[Saved data entries]
################

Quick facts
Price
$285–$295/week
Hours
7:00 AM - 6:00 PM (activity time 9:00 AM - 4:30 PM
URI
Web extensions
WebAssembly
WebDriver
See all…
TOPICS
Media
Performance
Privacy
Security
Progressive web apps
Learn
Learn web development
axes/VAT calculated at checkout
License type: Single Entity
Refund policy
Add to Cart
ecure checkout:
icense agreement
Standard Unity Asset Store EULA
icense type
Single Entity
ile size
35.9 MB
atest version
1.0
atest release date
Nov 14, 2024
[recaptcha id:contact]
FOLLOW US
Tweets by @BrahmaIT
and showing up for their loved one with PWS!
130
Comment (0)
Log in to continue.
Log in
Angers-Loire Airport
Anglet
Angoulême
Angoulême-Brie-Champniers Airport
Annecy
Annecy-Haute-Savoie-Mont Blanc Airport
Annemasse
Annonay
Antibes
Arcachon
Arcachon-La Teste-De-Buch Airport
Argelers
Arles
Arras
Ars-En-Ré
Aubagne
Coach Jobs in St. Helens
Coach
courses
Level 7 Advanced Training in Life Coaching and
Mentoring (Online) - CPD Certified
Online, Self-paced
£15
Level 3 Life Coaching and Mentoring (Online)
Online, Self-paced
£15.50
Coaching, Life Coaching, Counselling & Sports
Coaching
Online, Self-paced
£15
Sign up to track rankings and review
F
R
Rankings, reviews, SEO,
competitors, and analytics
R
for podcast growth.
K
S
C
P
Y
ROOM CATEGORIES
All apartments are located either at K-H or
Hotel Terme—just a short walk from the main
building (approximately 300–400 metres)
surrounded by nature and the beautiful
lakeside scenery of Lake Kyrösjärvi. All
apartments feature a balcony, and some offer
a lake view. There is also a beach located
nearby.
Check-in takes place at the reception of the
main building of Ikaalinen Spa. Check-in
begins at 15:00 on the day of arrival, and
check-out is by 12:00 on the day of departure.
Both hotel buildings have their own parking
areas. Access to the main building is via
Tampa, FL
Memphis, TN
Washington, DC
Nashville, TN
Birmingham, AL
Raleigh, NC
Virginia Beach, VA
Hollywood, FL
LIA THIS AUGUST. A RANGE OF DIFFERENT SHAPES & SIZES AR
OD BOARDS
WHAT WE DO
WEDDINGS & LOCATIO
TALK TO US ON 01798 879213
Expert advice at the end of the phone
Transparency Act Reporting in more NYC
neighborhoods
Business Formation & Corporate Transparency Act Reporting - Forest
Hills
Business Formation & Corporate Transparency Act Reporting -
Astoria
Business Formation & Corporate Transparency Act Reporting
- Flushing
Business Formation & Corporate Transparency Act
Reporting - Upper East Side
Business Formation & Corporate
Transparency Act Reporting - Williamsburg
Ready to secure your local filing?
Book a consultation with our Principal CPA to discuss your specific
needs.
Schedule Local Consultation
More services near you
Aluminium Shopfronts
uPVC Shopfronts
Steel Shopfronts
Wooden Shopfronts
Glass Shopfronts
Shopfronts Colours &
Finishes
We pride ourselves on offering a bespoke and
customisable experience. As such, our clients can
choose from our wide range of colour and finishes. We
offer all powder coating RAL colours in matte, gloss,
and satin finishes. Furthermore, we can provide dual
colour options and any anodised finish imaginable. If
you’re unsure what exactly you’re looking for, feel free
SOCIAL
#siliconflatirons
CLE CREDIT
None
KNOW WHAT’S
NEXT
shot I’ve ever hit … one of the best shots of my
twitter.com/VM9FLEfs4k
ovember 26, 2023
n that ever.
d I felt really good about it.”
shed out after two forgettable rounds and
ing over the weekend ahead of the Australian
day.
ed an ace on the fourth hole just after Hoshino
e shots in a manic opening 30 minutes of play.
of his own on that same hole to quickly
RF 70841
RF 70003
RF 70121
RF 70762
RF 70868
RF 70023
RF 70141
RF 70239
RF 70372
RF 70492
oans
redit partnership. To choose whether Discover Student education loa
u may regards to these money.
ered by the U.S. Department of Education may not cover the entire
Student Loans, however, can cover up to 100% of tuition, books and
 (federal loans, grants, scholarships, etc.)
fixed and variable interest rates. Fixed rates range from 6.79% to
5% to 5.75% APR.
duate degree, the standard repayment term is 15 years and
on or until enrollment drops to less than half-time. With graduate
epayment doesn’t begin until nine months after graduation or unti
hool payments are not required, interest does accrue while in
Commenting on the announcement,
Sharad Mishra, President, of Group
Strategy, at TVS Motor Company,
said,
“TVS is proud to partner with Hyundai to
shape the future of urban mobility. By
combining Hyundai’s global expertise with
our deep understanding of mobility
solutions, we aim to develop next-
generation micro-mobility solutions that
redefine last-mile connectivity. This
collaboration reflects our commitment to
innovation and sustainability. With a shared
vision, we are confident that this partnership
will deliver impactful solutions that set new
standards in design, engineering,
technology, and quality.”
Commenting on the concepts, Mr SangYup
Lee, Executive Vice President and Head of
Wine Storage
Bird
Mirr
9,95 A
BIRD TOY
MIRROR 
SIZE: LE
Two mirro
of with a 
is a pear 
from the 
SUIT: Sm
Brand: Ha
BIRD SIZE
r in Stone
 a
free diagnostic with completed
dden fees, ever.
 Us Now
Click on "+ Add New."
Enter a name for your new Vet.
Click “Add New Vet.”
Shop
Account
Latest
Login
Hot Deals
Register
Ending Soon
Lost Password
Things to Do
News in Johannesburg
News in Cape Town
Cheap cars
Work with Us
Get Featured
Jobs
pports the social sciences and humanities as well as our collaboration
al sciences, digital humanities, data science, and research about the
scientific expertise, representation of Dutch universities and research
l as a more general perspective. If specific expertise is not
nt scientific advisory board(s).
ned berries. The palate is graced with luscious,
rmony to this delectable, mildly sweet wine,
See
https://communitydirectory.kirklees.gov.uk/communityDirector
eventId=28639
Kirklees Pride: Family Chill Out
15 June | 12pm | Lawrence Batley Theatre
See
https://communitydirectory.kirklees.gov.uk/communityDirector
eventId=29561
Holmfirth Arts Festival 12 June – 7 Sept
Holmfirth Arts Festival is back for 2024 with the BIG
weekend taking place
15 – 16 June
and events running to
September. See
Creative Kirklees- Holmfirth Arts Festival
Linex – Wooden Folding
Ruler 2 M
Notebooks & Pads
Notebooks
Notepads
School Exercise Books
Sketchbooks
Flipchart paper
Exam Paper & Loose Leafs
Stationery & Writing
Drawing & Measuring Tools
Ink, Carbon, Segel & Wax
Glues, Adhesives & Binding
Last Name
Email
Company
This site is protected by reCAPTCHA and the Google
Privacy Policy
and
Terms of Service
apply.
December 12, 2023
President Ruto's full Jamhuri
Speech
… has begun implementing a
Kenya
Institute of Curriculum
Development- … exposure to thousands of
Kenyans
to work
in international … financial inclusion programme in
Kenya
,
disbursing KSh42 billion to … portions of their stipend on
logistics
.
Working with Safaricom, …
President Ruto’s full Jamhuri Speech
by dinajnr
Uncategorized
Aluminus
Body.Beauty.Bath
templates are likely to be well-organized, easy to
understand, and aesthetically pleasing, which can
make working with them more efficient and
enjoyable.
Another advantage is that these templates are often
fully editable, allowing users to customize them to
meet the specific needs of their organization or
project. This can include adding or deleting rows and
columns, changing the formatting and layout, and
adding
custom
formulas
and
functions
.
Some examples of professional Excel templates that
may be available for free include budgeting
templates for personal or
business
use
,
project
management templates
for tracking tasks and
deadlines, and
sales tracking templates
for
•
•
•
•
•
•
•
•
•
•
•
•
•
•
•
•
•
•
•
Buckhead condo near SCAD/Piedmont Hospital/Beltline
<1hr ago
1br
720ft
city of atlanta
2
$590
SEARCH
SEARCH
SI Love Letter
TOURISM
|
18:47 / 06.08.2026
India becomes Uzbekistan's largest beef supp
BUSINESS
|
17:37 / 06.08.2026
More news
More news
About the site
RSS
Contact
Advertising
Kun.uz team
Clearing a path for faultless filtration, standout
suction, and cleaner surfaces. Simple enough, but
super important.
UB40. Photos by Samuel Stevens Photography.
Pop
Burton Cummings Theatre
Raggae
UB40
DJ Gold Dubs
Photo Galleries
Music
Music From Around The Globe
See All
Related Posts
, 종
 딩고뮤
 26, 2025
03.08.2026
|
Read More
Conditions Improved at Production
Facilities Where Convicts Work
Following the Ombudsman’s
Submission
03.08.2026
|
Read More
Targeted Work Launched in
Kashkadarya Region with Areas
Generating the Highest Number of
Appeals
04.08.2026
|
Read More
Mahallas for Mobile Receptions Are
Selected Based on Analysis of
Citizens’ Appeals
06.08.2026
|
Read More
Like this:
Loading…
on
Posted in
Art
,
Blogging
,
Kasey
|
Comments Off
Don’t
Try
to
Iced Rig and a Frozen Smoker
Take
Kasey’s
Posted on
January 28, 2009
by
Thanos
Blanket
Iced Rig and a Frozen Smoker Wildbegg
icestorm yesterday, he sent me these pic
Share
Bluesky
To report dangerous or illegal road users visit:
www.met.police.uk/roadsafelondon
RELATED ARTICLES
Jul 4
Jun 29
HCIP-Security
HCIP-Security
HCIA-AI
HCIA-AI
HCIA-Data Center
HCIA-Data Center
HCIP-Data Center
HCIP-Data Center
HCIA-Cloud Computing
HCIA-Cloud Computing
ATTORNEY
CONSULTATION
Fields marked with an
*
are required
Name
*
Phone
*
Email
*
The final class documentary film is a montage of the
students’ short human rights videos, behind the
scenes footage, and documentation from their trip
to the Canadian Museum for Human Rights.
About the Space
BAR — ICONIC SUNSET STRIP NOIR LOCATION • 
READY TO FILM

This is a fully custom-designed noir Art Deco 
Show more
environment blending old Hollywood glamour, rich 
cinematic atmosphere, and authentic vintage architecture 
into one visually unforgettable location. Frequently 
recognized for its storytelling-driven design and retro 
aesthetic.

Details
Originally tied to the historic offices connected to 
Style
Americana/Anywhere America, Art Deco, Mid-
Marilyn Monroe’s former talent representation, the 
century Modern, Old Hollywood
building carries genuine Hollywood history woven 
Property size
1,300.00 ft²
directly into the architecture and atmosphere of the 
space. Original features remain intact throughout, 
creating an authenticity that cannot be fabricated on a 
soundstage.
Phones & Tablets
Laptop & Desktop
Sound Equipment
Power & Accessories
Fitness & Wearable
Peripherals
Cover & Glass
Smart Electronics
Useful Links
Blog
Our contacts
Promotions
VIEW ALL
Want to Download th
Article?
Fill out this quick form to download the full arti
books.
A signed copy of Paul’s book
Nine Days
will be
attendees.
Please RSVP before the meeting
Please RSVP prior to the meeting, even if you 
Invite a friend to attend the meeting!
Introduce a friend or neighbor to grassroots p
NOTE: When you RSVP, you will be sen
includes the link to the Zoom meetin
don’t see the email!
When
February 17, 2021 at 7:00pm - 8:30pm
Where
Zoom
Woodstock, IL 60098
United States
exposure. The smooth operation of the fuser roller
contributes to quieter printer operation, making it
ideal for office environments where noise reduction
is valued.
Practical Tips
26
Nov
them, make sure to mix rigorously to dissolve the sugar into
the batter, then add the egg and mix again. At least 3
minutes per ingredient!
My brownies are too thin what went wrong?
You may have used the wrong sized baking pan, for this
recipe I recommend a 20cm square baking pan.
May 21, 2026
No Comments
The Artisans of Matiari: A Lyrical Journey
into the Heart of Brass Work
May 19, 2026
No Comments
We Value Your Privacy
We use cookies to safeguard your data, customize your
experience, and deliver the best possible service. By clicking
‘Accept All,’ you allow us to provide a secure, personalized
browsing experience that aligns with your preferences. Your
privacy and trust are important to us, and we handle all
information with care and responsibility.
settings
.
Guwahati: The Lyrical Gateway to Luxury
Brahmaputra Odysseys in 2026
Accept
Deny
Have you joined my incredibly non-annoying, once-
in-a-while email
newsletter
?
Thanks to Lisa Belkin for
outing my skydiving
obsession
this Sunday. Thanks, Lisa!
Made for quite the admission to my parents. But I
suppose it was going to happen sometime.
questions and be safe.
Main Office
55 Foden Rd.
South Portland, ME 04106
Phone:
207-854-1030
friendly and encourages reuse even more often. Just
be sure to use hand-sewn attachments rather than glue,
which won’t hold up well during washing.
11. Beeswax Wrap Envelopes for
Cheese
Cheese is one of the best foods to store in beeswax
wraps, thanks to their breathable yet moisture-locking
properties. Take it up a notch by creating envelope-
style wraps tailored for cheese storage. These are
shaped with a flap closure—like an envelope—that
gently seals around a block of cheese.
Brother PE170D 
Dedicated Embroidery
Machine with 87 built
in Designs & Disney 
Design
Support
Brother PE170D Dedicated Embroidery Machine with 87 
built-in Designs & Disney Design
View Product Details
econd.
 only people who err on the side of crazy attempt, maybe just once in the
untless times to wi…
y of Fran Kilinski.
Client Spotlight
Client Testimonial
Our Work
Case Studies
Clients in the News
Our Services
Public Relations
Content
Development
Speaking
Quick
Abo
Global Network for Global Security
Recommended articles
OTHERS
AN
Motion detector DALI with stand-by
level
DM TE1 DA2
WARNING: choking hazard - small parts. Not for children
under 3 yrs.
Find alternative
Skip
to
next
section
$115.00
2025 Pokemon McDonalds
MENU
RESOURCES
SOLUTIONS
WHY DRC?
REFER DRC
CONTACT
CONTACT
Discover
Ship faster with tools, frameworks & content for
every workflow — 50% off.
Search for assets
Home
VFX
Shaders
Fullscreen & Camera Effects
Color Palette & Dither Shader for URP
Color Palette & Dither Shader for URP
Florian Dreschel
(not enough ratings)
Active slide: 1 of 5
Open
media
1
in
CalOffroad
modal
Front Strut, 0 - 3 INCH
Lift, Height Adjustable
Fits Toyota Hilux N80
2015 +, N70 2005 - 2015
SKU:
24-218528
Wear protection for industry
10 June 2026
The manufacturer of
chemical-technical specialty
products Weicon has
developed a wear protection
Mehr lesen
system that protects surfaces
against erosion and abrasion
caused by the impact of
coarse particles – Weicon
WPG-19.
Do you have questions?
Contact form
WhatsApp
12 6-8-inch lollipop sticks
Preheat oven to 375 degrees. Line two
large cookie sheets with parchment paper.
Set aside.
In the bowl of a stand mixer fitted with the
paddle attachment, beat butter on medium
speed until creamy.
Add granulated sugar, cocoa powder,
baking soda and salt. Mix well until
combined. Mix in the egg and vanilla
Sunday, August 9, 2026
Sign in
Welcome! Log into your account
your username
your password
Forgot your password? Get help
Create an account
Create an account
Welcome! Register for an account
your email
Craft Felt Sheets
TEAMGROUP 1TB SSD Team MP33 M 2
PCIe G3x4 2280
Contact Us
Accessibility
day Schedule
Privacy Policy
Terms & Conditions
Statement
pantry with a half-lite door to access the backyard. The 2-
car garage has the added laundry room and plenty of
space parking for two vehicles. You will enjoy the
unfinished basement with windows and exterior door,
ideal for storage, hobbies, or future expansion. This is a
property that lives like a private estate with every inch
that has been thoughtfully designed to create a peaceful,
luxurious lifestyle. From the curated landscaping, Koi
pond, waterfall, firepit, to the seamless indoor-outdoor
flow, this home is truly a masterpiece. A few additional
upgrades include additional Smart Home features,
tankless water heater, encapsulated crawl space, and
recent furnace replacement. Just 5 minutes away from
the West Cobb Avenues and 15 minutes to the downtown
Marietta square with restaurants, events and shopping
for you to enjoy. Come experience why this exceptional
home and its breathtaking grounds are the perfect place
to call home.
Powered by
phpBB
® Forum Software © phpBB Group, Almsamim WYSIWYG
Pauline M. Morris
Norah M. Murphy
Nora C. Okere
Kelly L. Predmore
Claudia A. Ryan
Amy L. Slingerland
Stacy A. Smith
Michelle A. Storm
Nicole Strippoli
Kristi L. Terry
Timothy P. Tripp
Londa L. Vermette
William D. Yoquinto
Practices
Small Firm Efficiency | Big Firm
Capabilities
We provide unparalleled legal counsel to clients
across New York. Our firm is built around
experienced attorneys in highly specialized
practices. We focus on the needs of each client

################

Task details: Among the entries above, copy exactly only the lines starting with the one containing "Active slide: 1 of 5" and going through the one containing "Craft Felt Sheets", both ends included.

Result of this task:
Active slide: 1 of 5
Open
media
1
in
CalOffroad
modal
Front Strut, 0 - 3 INCH
Lift, Height Adjustable
Fits Toyota Hilux N80
2015 +, N70 2005 - 2015
SKU:
24-218528
Wear protection for industry
10 June 2026
The manufacturer of
chemical-technical specialty
products Weicon has
developed a wear protection
Mehr lesen
system that protects surfaces
against erosion and abrasion
caused by the impact of
coarse particles – Weicon
WPG-19.
Do you have questions?
Contact form
WhatsApp
12 6-8-inch lollipop sticks
Preheat oven to 375 degrees. Line two
large cookie sheets with parchment paper.
Set aside.
In the bowl of a stand mixer fitted with the
paddle attachment, beat butter on medium
speed until creamy.
Add granulated sugar, cocoa powder,
baking soda and salt. Mix well until
combined. Mix in the egg and vanilla
Sunday, August 9, 2026
Sign in
Welcome! Log into your account
your username
your password
Forgot your password? Get help
Create an account
Create an account
Welcome! Register for an account
your email
Craft Felt Sheets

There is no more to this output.